Bir başka dava kamuoyunda Kanyon Projesi olarak bilinen ve bünyesinde iş merkezleri ile konutları barındıran bir inşaatla ilgili. Odamızın dava açma gerekçesi, İstanbul'un en merkezi yerlerinden birisinde yapılan inşaatın, mevcut imar planına aykırı nitelikte olması. Bölgeye ilişkin imar planında, inşaatın bulunduğu alan ticari saha olarak yer almasına rağmen inşaatın bir bölümü tamamen konuttan oluşuyor. Halbuki, bildiğiniz üzere, bir bölgede o bölgenin imar planına aykırı bir yapılaşma söz konusu olamaz, zaten imar planının en önemli fonksiyonlarından birisi de düzenli yapılaşmayı sağlamaktır. Belediyelerin yapılacak inşaatların bölgenin imar planına uygun olmasını kontrol etme ve imar planına aykırı nitelikte inşaat yapılmasını engellemek yükümlülükleri bulunuyor. İşte bahsedilen olayda da, inşaat
sahası, bölgenin imar planında ticari saha olarak yer almasına rağmen, inşaat bünyesinde konutu da barındırıyor. Trafiği zaten yoğun olan bölgeye, konut alanı inşa edilmesi kuşkusuz ki trafiği de içinden çıkılamayacak bir duruma sokacaktır. Zaten bu düşüncelerle de, imar planı hazırlanırken, bölge konut sahası olarak değil, ticari saha olarak gösterilmiş. İşte bu
nedenlerle, inşaat ruhsatının iptali için dava açtık ve davamız devam ediyor.

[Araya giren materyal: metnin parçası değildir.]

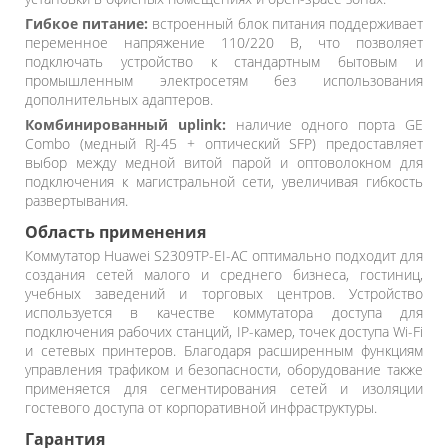
Гибкое питание:
встроенный блок питания поддерживает
переменное напряжение 110/220 В, что позволяет
подключать устройство к стандартным бытовым и
промышленным электросетям без использования
дополнительных адаптеров.
Комбинированный uplink:
наличие одного порта GE
Combo (медный RJ-45 + оптический SFP) предоставляет
выбор между медной витой парой и оптоволокном для
подключения к магистральной сети, увеличивая гибкость
развертывания.
Область применения
Коммутатор Huawei S2309TP-EI-AC оптимально подходит для
создания сетей малого и среднего бизнеса, гостиниц,
учебных заведений и торговых центров. Устройство
используется в качестве коммутатора доступа для
подключения рабочих станций, IP-камер, точек доступа Wi-Fi
и сетевых принтеров. Благодаря расширенным функциям
управления трафиком и безопасности, оборудование также
применяется для сегментирования сетей и изоляции
гостевого доступа от корпоративной инфраструктуры.
Гарантия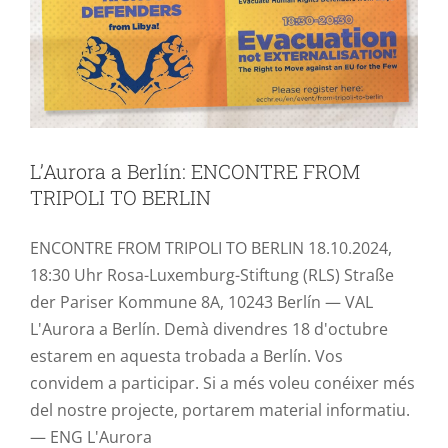
L’Aurora a Berlín: ENCONTRE FROM
TRIPOLI TO BERLIN
ENCONTRE FROM TRIPOLI TO BERLIN 18.10.2024,
18:30 Uhr Rosa-Luxemburg-Stiftung (RLS) Straße
der Pariser Kommune 8A, 10243 Berlín — VAL
L'Aurora a Berlín. Demà divendres 18 d'octubre
estarem en aquesta trobada a Berlín. Vos
convidem a participar. Si a més voleu conéixer més
del nostre projecte, portarem material informatiu.
— ENG L'Aurora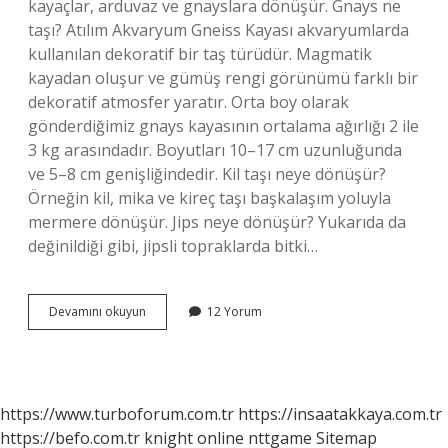
kayaçlar, arduvaz ve gnayslara dönüşür. Gnays ne
taşı? Atılım Akvaryum Gneiss Kayası akvaryumlarda
kullanılan dekoratif bir taş türüdür. Magmatik
kayadan oluşur ve gümüş rengi görünümü farklı bir
dekoratif atmosfer yaratır. Orta boy olarak
gönderdiğimiz gnays kayasının ortalama ağırlığı 2 ile
3 kg arasındadır. Boyutları 10–17 cm uzunluğunda
ve 5–8 cm genişliğindedir. Kil taşı neye dönüşür?
Örneğin kil, mika ve kireç taşı başkalaşım yoluyla
mermere dönüşür. Jips neye dönüşür? Yukarıda da
değinildiği gibi, jipsli topraklarda bitki…
Gnays
Devamını okuyun
12 Yorum
Neye
Dönüşür
https://www.turboforum.com.tr
https://insaatakkaya.com.tr
https://befo.com.tr
knight online
nttgame
Sitemap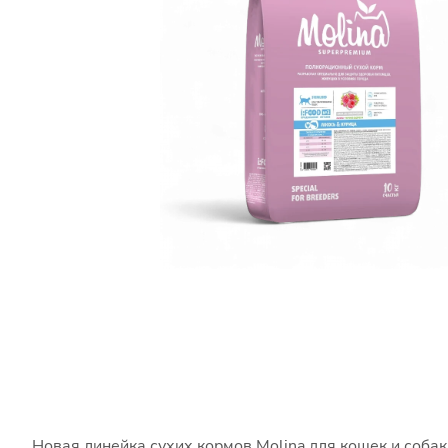
Новая линейка сухих кормов Molina для кошек и соб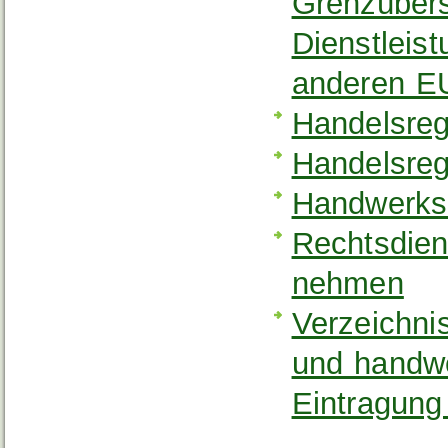
Grenzübers
Dienstleis
anderen E
Handelsreg
Handelsreg
Handwerksr
Rechtsdiens
nehmen
Verzeichni
und handw
Eintragung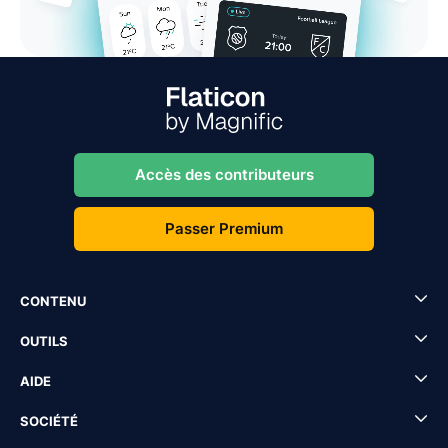
Accès des contributeurs
Passer Premium
CONTENU
OUTILS
AIDE
SOCIÉTÉ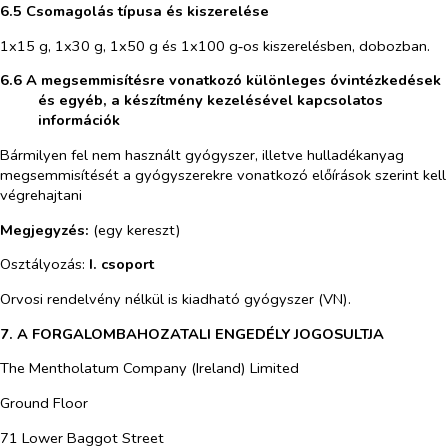
6.5 Csomagolás típusa és kiszerelése
1x15 g, 1x30 g, 1x50 g és 1x100 g‑os kiszerelésben, dobozban.
6.6 A megsemmisítésre vonatkozó különleges óvintézkedések
és egyéb, a készítmény kezelésével kapcsolatos
információk
Bármilyen fel nem használt gyógyszer, illetve hulladékanyag
megsemmisítését a gyógyszerekre vonatkozó előírások szerint kell
végrehajtani
Megjegyzés:
(egy kereszt)
Osztályozás:
I. csoport
Orvosi rendelvény nélkül is kiadható gyógyszer (VN).
7. A FORGALOMBAHOZATALI ENGEDÉLY JOGOSULTJA
The Mentholatum Company (Ireland) Limited
Ground Floor
71 Lower Baggot Street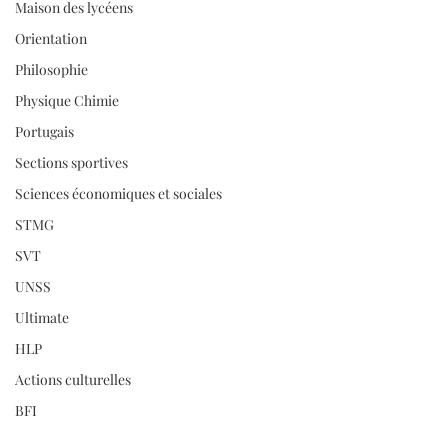
Maison des lycéens
Orientation
Philosophie
Physique Chimie
Portugais
Sections sportives
Sciences économiques et sociales
STMG
SVT
UNSS
Ultimate
HLP
Actions culturelles
BFI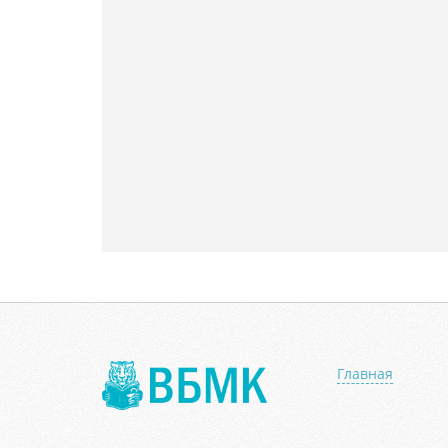
Главная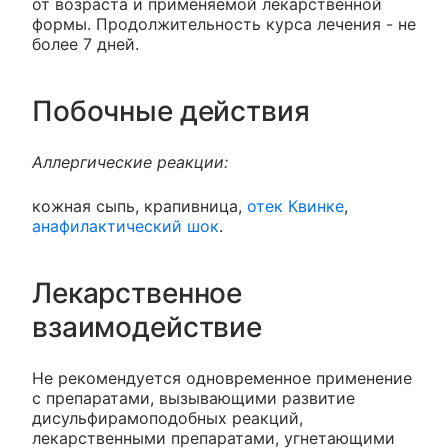
от возраста и применяемой лекарственной
формы. Продолжительность курса лечения - не
более 7 дней.
Побочные действия
Аллергические реакции:
кожная сыпь, крапивница,
отек Квинке
,
анафилактический шок
.
Лекарственное
взаимодействие
Не рекомендуется одновременное применение
с препаратами, вызывающими развитие
дисульфирамоподобных реакций,
лекарственными препаратами, угнетающими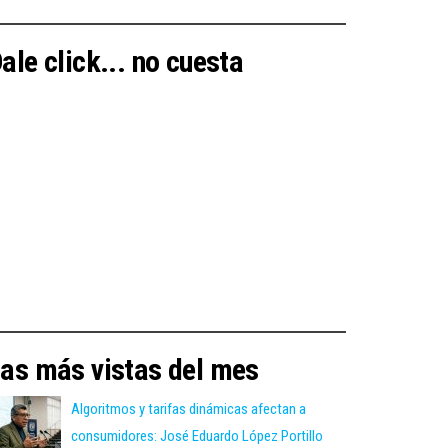
ale click... no cuesta
as más vistas del mes
Algoritmos y tarifas dinámicas afectan a
consumidores: José Eduardo López Portillo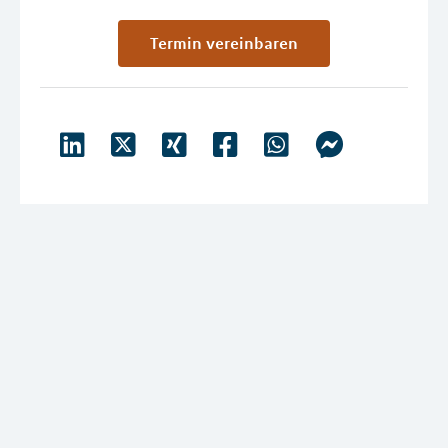
Termin vereinbaren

Bir diğer davamız ise aslında odamızın ve odamız mensuplarının genellikle müşterek hareket ettiği mimarların mensubu olduğu Mimarlar Odasına karşı. Ancak bu davayla ayrık düştüğümüz sanılmasın, zira davayı açmaktaki asıl gayemiz odamız mensupları ve mimarlarının eskiden olduğu gibi birlikte hareket etmelerini sağlamak. Davamızın konusu Mimarlar Odası tarafından çıkartılan yönetmeliğin iptali. Yönetmelik, mimarlar ile inşaat
mühendislerinin ortaklık kurmalarını zorlaştırıcı nitelikte düzenlemeler içeriyor. İşte bu düzenlemelerin iptalini talep ediyoruz. Dava danıştayda görülüyor ve halen devam ediyor.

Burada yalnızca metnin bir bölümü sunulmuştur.